===== Records to use =====

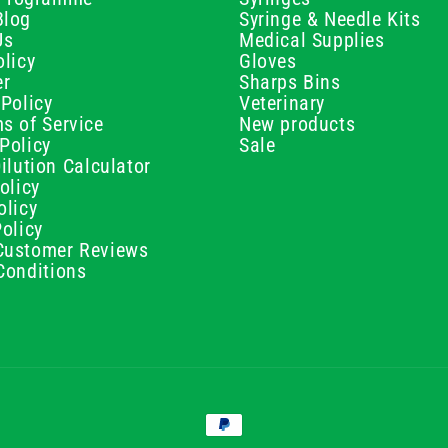
Blog
Syringe & Needle Kits
Us
Medical Supplies
licy
Gloves
er
Sharps Bins
Policy
Veterinary
s of Service
New products
Policy
Sale
ilution Calculator
olicy
olicy
olicy
ustomer Reviews
Conditions
Payment
methods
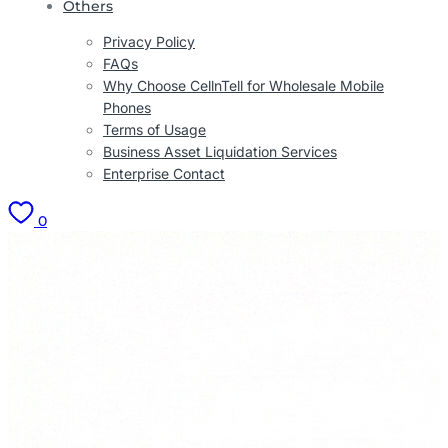
Others
Privacy Policy
FAQs
Why Choose CellnTell for Wholesale Mobile
Phones
Terms of Usage
Business Asset Liquidation Services
Enterprise Contact
0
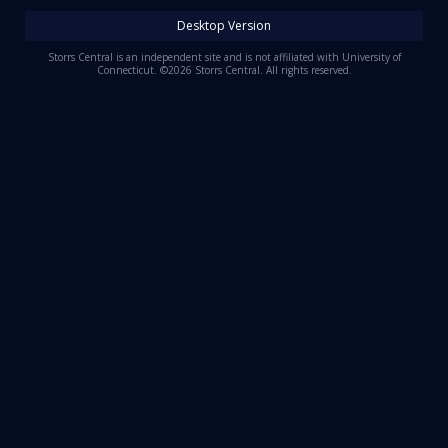
Log In
Desktop Version
Register
Storrs Central is an independent site and is not affiliated with University of
Connecticut. ©2026 Storrs Central. All rights reserved.
Night Mode
OFF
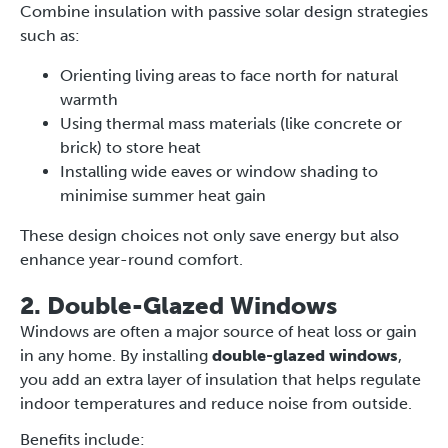
Combine insulation with passive solar design strategies
such as:
Orienting living areas to face north for natural
warmth
Using thermal mass materials (like concrete or
brick) to store heat
Installing wide eaves or window shading to
minimise summer heat gain
These design choices not only save energy but also
enhance year-round comfort.
2. Double-Glazed Windows
Windows are often a major source of heat loss or gain
in any home. By installing
double-glazed windows
,
you add an extra layer of insulation that helps regulate
indoor temperatures and reduce noise from outside.
Benefits include:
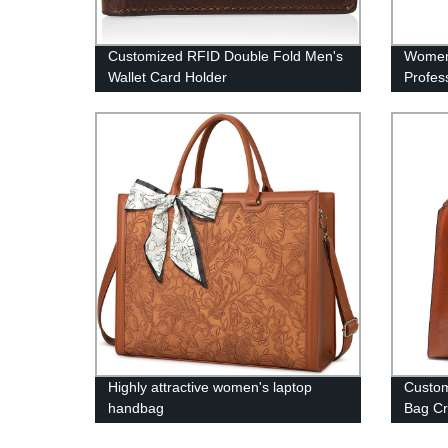
Customized RFID Double Fold Men's
Women
Wallet Card Holder
Profes
Highly attractive women's laptop
Custo
handbag
Bag Cr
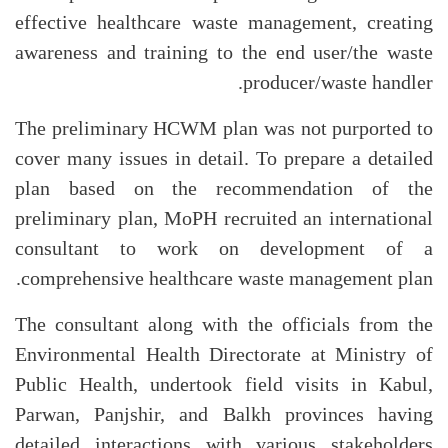
effective healthcare waste management, creating
awareness and training to the end user/the waste
producer/waste handler.
The preliminary HCWM plan was not purported to
cover many issues in detail. To prepare a detailed
plan based on the recommendation of the
preliminary plan, MoPH recruited an international
consultant to work on development of a
comprehensive healthcare waste management plan.
The consultant along with the officials from the
Environmental Health Directorate at Ministry of
Public Health, undertook field visits in Kabul,
Parwan, Panjshir, and Balkh provinces having
detailed interactions with various stakeholders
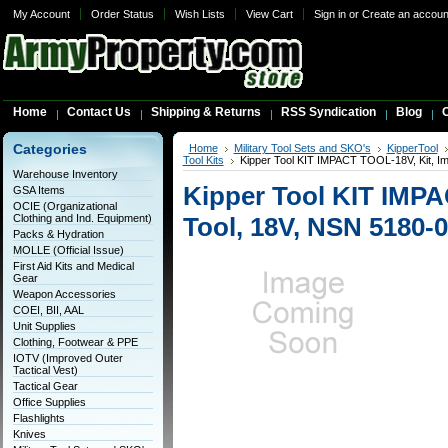
My Account
Order Status
Wish Lists
View Cart
Sign in
or
Create an accoun
Home
Contact Us
Shipping & Returns
RSS Syndication
Blog
C
Categories
Home
Military Tool Sets and SKO's
KipperTool
Tool Kits
Kipper Tool KIT IMPACT TOOL-18V, Kit, I
Warehouse Inventory
Kipper Tool KIT IMPA
GSA Items
OCIE (Organizational
Clothing and Ind. Equipment)
Tool, 18V, NSN 5180-
Packs & Hydration
MOLLE (Official Issue)
First Aid Kits and Medical
Gear
Weapon Accessories
COEI, BII, AAL
Unit Supplies
Clothing, Footwear & PPE
IOTV (Improved Outer
Tactical Vest)
Tactical Gear
Office Supplies
Flashlights
Knives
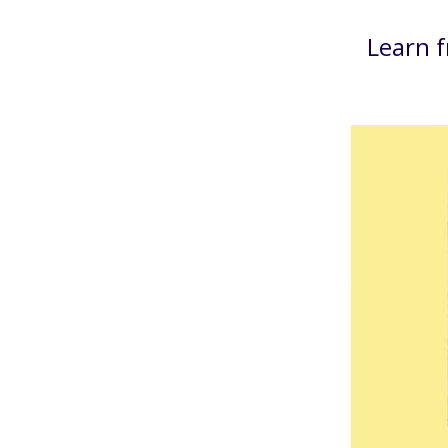
Learn 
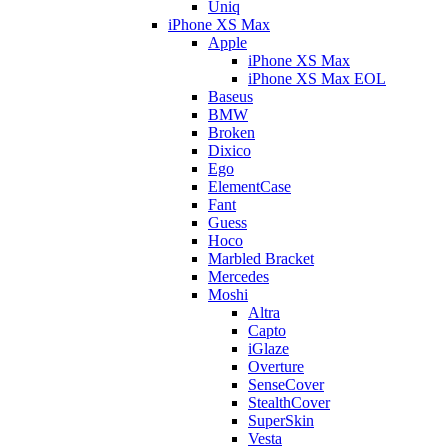
Uniq
iPhone XS Max
Apple
iPhone XS Max
iPhone XS Max EOL
Baseus
BMW
Broken
Dixico
Ego
ElementCase
Fant
Guess
Hoco
Marbled Bracket
Mercedes
Moshi
Altra
Capto
iGlaze
Overture
SenseCover
StealthCover
SuperSkin
Vesta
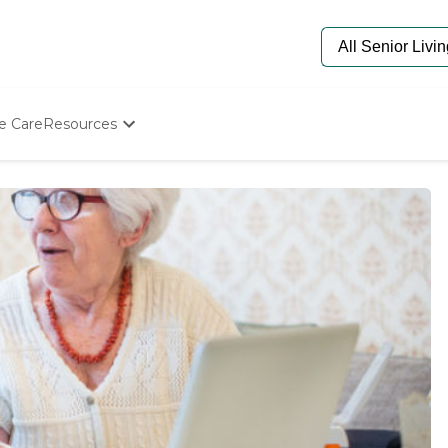
e Care
Resources
Determine Appropriate Senior Care
Starting The Conversation
How To Find Senior Living
Paying For Senior Care
Frequently Asked Questions
Our Experts
Senior Care Quiz
Budget Calculator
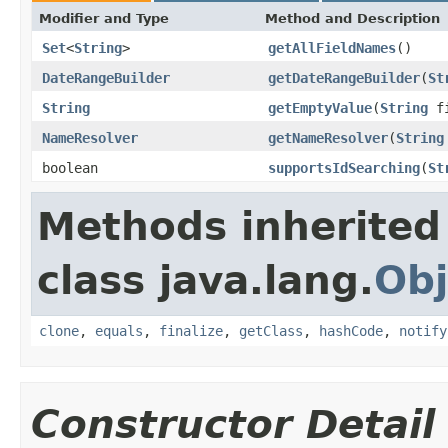
Modifier and Type
Method and Description
Set
<
String
>
getAllFieldNames
()
DateRangeBuilder
getDateRangeBuilder
(
St
String
getEmptyValue
(
String
fi
NameResolver
getNameResolver
(
String
boolean
supportsIdSearching
(
St
Methods inherited
class java.lang.
Obj
clone
,
equals
,
finalize
,
getClass
,
hashCode
,
notify
Constructor Detail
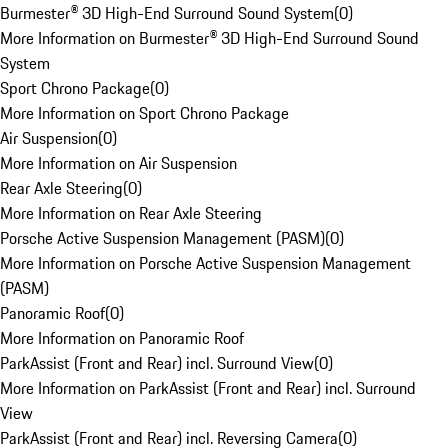
Burmester® 3D High-End Surround Sound System
(
0
)
More Information on Burmester® 3D High-End Surround Sound
System
Sport Chrono Package
(
0
)
More Information on Sport Chrono Package
Air Suspension
(
0
)
More Information on Air Suspension
Rear Axle Steering
(
0
)
More Information on Rear Axle Steering
Porsche Active Suspension Management (PASM)
(
0
)
More Information on Porsche Active Suspension Management
(PASM)
Panoramic Roof
(
0
)
More Information on Panoramic Roof
ParkAssist (Front and Rear) incl. Surround View
(
0
)
More Information on ParkAssist (Front and Rear) incl. Surround
View
ParkAssist (Front and Rear) incl. Reversing Camera
(
0
)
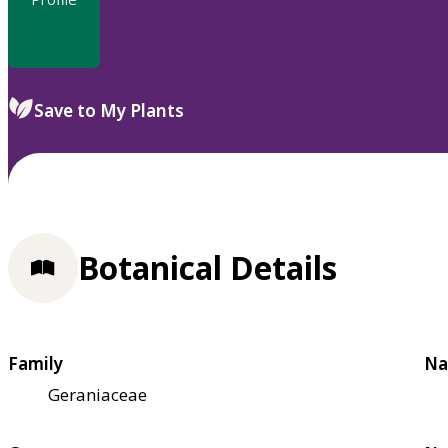
Save to My Plants
Botanical Details
Family
Na
Geraniaceae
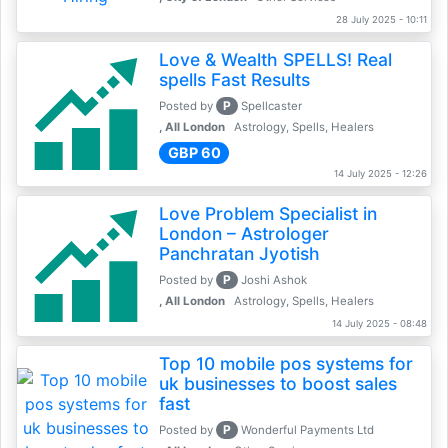
28 July 2025 - 10:11
Love & Wealth SPELLS! Real
spells Fast Results
P
Posted by
Spellcaster
, All London
Astrology, Spells, Healers
GBP 60
14 July 2025 - 12:26
Love Problem Specialist in
London – Astrologer
Panchratan Jyotish
P
Posted by
Joshi Ashok
, All London
Astrology, Spells, Healers
14 July 2025 - 08:48
Top 10 mobile pos systems for
uk businesses to boost sales
fast
P
Posted by
Wonderful Payments Ltd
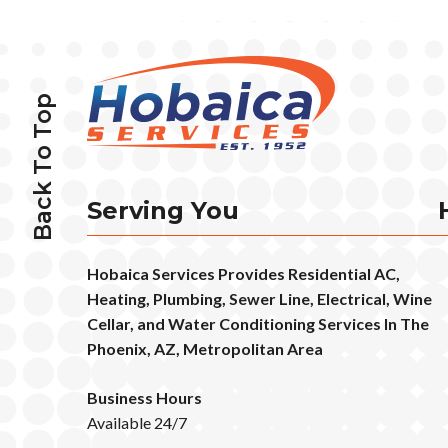
Back To Top
Serving You
Hobaica Services Provides Residential AC,
Heating, Plumbing, Sewer Line, Electrical, Wine
Cellar, and Water Conditioning Services In The
Phoenix, AZ, Metropolitan Area
Business Hours
Available 24/7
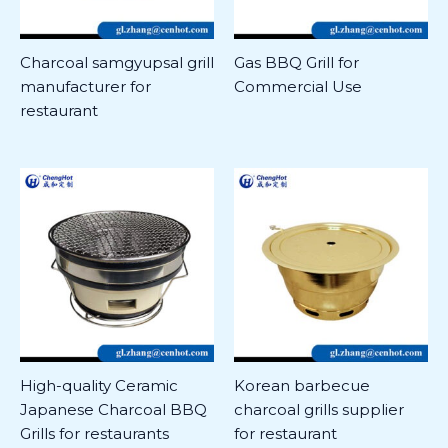
Charcoal samgyupsal grill
Gas BBQ Grill for
manufacturer for
Commercial Use
restaurant
High-quality Ceramic
Korean barbecue
Japanese Charcoal BBQ
charcoal grills supplier
Grills for restaurants
for restaurant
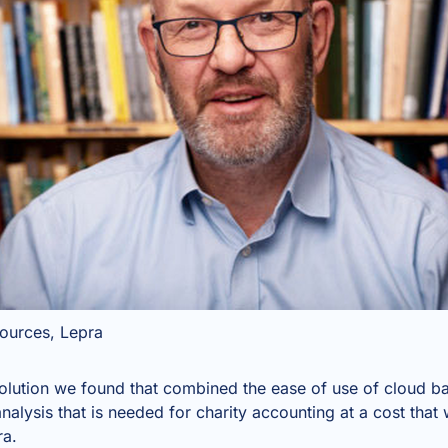
sources, Lepra
olution we found that combined the ease of use of cloud 
nalysis that is needed for charity accounting at a cost that 
ra.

=====

**Work order:** Would you output all of the entries above exactly, keeping the pictures out?

**Expected output:**
Blog
Syringe & Needle Kits
Us
Medical Supplies
licy
Gloves
er
Sharps Bins
Policy
Veterinary
s of Service
New products
Policy
Sale
ilution Calculator
olicy
olicy
olicy
ustomer Reviews
Conditions
Payment
methods
Others
Privacy Policy
FAQs
Why Choose CellnTell for Wholesale Mobile
Phones
Terms of Usage
Business Asset Liquidation Services
Enterprise Contact
0
Log In
Desktop Version
Register
Storrs Central is an independent site and is not affiliated with University of
Connecticut. ©2026 Storrs Central. All rights reserved.
Night Mode
OFF
Combine insulation with passive solar design strategies
such as:
Orienting living areas to face north for natural
warmth
Using thermal mass materials (like concrete or
brick) to store heat
Installing wide eaves or window shading to
minimise summer heat gain
These design choices not only save energy but also
enhance year-round comfort.
2. Double-Glazed Windows
Windows are often a major source of heat loss or gain
in any home. By installing
double-glazed windows
,
you add an extra layer of insulation that helps regulate
indoor temperatures and reduce noise from outside.
Benefits include:
Customized RFID Double Fold Men's
Women
Wallet Card Holder
Profes
Highly attractive women's laptop
Custo
handbag
Bag Cr
effective healthcare waste management, creating
awareness and training to the end user/the waste
producer/waste handler.
The preliminary HCWM plan was not purported to
cover many issues in detail. To prepare a detailed
plan based on the recommendation of the
preliminary plan, MoPH recruited an international
consultant to work on development of a
comprehensive healthcare waste management plan.
The consultant along with the officials from the
Environmental Health Directorate at Ministry of
Public Health, undertook field visits in Kabul,
Parwan, Panjshir, and Balkh provinces having
detailed interactions with various stakeholders
My Account
Order Status
Wish Lists
View Cart
Sign in
or
Create an accoun
Home
Contact Us
Shipping & Returns
RSS Syndication
Blog
C
Categories
Home
Military Tool Sets and SKO's
KipperTool
Tool Kits
Kipper Tool KIT IMPACT TOOL-18V, Kit, I
Warehouse Inventory
Kipper Tool KIT IMPA
GSA Items
OCIE (Organizational
Clothing and Ind. Equipment)
Tool, 18V, NSN 5180-
Packs & Hydration
MOLLE (Official Issue)
First Aid Kits and Medical
Gear
Weapon Accessories
COEI, BII, AAL
Unit Supplies
Clothing, Footwear & PPE
IOTV (Improved Outer
Tactical Vest)
Tactical Gear
Office Supplies
Flashlights
Knives
Learn 
Uniq
iPhone XS Max
Apple
iPhone XS Max
iPhone XS Max EOL
Baseus
BMW
Broken
Dixico
Ego
ElementCase
Fant
Guess
Hoco
Marbled Bracket
Mercedes
Moshi
Altra
Capto
iGlaze
Overture
SenseCover
StealthCover
SuperSkin
Vesta
e Care
Resources
Determine Appropriate Senior Care
Starting The Conversation
How To Find Senior Living
Paying For Senior Care
Frequently Asked Questions
Our Experts
Senior Care Quiz
Budget Calculator
Modifier and Type
Method and Description
Set
<
String
>
getAllFieldNames
()
DateRangeBuilder
getDateRangeBuilder
(
St
String
getEmptyValue
(
String
fi
NameResolver
getNameResolver
(
String
boolean
supportsIdSearching
(
St
Methods inherited
class java.lang.
Obj
clone
,
equals
,
finalize
,
getClass
,
hashCode
,
notify
Constructor Detail
Burmester® 3D High-End Surround Sound System
(
0
)
More Information on Burmester® 3D High-End Surround Sound
System
Sport Chrono Package
(
0
)
More Information on Sport Chrono Package
Air Suspension
(
0
)
More Information on Air Suspension
Rear Axle Steering
(
0
)
More Information on Rear Axle Steering
Porsche Active Suspension Management (PASM)
(
0
)
More Information on Porsche Active Suspension Management
(PASM)
Panoramic Roof
(
0
)
More Information on Panoramic Roof
ParkAssist (Front and Rear) incl. Surround View
(
0
)
More Information on ParkAssist (Front and Rear) incl. Surround
View
ParkAssist (Front and Rear) incl. Reversing Camera
(
0
)
Save to My Plants
Botanical Details
Family
Na
Geraniaceae
28 July 2025 - 10:11
Love & Wealth SPELLS! Real
spells Fast Results
P
Posted by
Spellcaster
, All London
Astrology, Spells, Healers
GBP 60
14 July 2025 - 12:26
Love Problem Specialist in
London – Astrologer
Panchratan Jyotish
P
Posted by
Joshi Ashok
, All London
Astrology, Spells, Healers
14 July 2025 - 08:48
Top 10 mobile pos systems for
uk businesses to boost sales
fast
P
Posted by
Wonderful Payments Ltd
Back To Top
Serving You
Hobaica Services Provides Residential AC,
Heating, Plumbing, Sewer Line, Electrical, Wine
Cellar, and Water Conditioning Services In The
Phoenix, AZ, Metropolitan Area
Business Hours
Available 24/7
Charcoal samgyupsal grill
Gas BBQ Grill for
manufacturer for
Commercial Use
restaurant
High-quality Ceramic
Korean barbecue
Japanese Charcoal BBQ
charcoal grills supplier
Grills for restaurants
for restaurant
sources, Lepra
olution we found that combined the ease of use of cloud 
nalysis that is needed for charity accounting at a cost that 
ra.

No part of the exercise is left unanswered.